While video is out of the skill sets of many meeting planners, experts in the field say with today’s smartphone technology, it’s easily within their grasp. That’s how Bonnie Oleson, meeting planner at Mid-West Family Events, sees it. She plans events for radio stations and media outlets in Wisconsin. “If you can show your event in your promotions, it will help response and attendance,” she says.
Oleson has been incorporating videos into her event promotions, and even the events themselves, for about four years. “It’s not that hard, but my advice: if you start, you must keep doing it. People expect it.”
At first, Oleson worked with some video studios in the Madison area to produce promotional videos, but several people at the radio stations she serves have taken an interest in video, and with smartphones, it’s rather easy to produce professional quality videos.
“You can get great quality with a smartphone and a remote microphone,” she says.
Now, staff members at the events capture video that can be used in the future. However, she cautions that using internal people can mean longer production cycles.
“Video houses can turn around good video into usable promotions fast and easily. Video houses also have access to more advanced lighting, which may be needed to capture quality video at some events.”

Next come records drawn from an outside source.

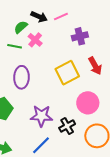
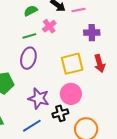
green semicircle: (21, 27) -> (31, 11), moved
green line: (15, 46) -> (29, 36), moved, turned -40
pink circle: (88, 103) -> (71, 94), moved

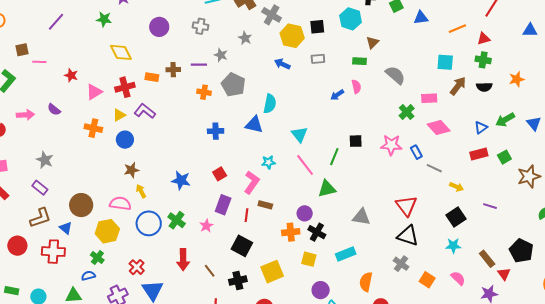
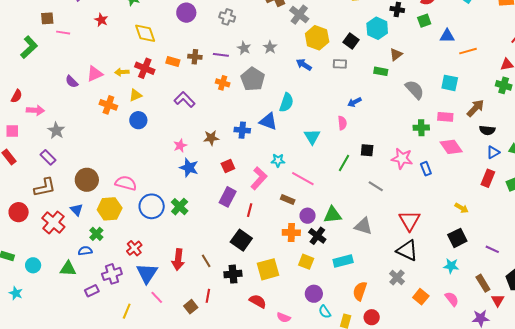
black square: (317, 27) -> (351, 41), moved, turned 35
orange line: (457, 29) -> (468, 51), moved
gray star: (245, 38) -> (270, 47), moved
cyan square: (445, 62) -> (450, 83), moved
red star: (71, 75) -> (101, 20), moved
red cross: (125, 87) -> (145, 68), turned 30
pink semicircle: (356, 87) -> (342, 123), moved
black semicircle: (484, 87) -> (487, 130), moved
pink triangle: (94, 92) -> (95, 74), moved
purple L-shape: (145, 111) -> (185, 100), moved
green cross: (407, 112) -> (421, 128), turned 35
pink arrow: (25, 115) -> (35, 110), moved
blue cross: (216, 131) -> (242, 130), moved
red rectangle: (479, 154) -> (488, 178), turned -60
pink line: (305, 165) -> (303, 179), moved, turned -30
gray line: (434, 168) -> (376, 186), moved
brown star: (131, 170) -> (211, 138), moved
green triangle: (327, 189) -> (333, 215), moved
yellow arrow: (141, 191) -> (122, 72), moved, turned -72
brown rectangle: (265, 205) -> (288, 200), moved
purple line: (490, 206) -> (492, 249), moved
pink star: (206, 226) -> (180, 146), moved
blue triangle: (66, 228) -> (77, 210), moved
red cross: (53, 252) -> (53, 222), turned 30
red arrow: (183, 260) -> (178, 260), moved

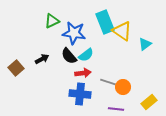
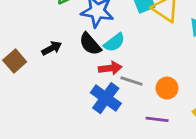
gray line: (108, 82) -> (131, 81), moved
blue cross: (80, 94) -> (106, 98), turned 30

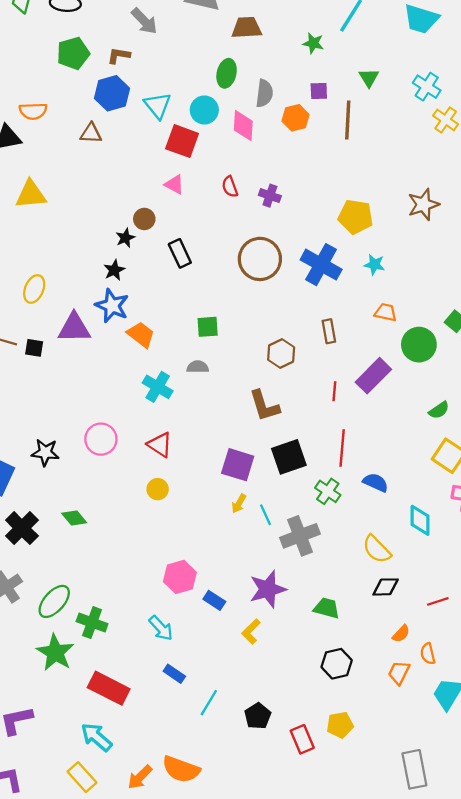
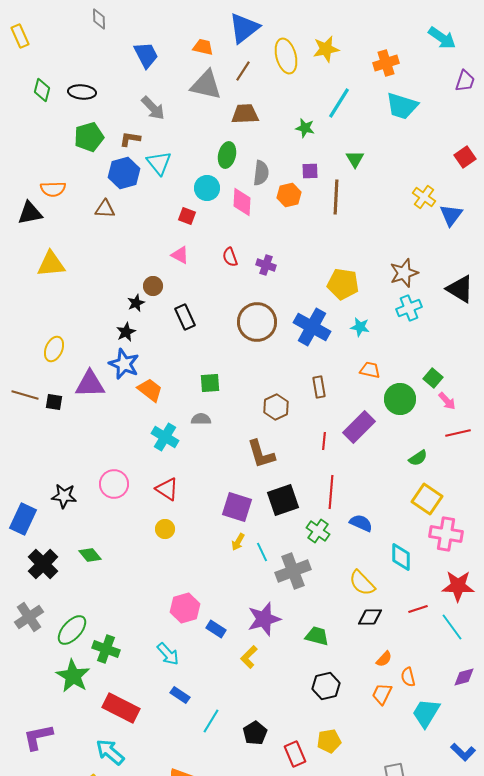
cyan cross: (427, 87) -> (409, 308), moved, turned 35
cyan triangle: (158, 106) -> (159, 163), moved
red square: (182, 141) -> (187, 216), size x0.6
red line: (438, 601) -> (418, 609), moved

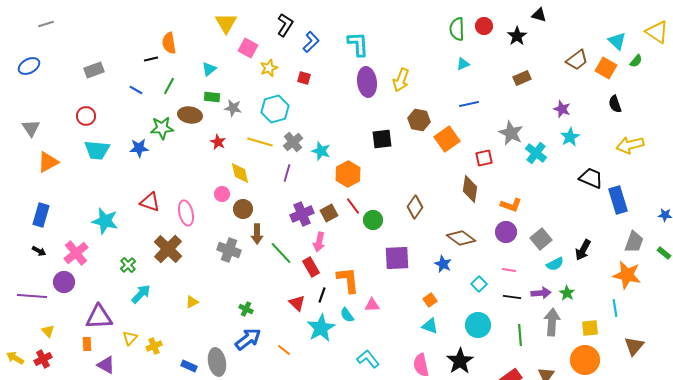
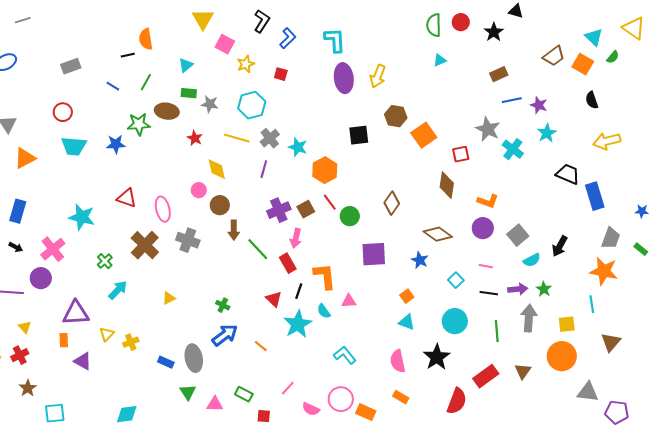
blue line: (469, 104) -> (512, 100), moved
gray cross: (229, 250) -> (188, 240), moved

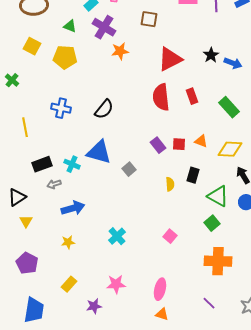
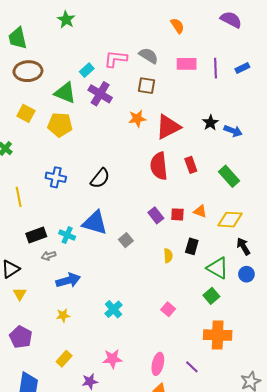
green triangle: (70, 26) -> (65, 93), size x1.6
orange star: (120, 51) -> (137, 119), moved
purple line: (209, 303) -> (192, 367), moved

While jumping into video promotion and subsequent event production with video seems to be a daunting task, Oleson suggests that, like planning a meeting, it is much simpler when it’s broken down into steps.
The first step is gathering video footage. Has anyone captured video from past events? Is there a way to stage some shots or use stock footage to kick-start your video? Often, the local chamber of commerce and visitor bureaus have stock footage that can make good lead-ins or lead-outs for videos.
“We put ‘get video’ on the event host’s or planner’s to-do list,” she says. They develop a shot list ahead of the event, which makes execution easier.
Oleson will work with the event sponsor to develop a promotion plan. “When they are involved, they are more likely to use their resources to help promote the event.” In some instances, like concerts or well-known performances, Oleson has been able to work some trade-out deals with video production houses, getting quality video footage in return for free event tickets.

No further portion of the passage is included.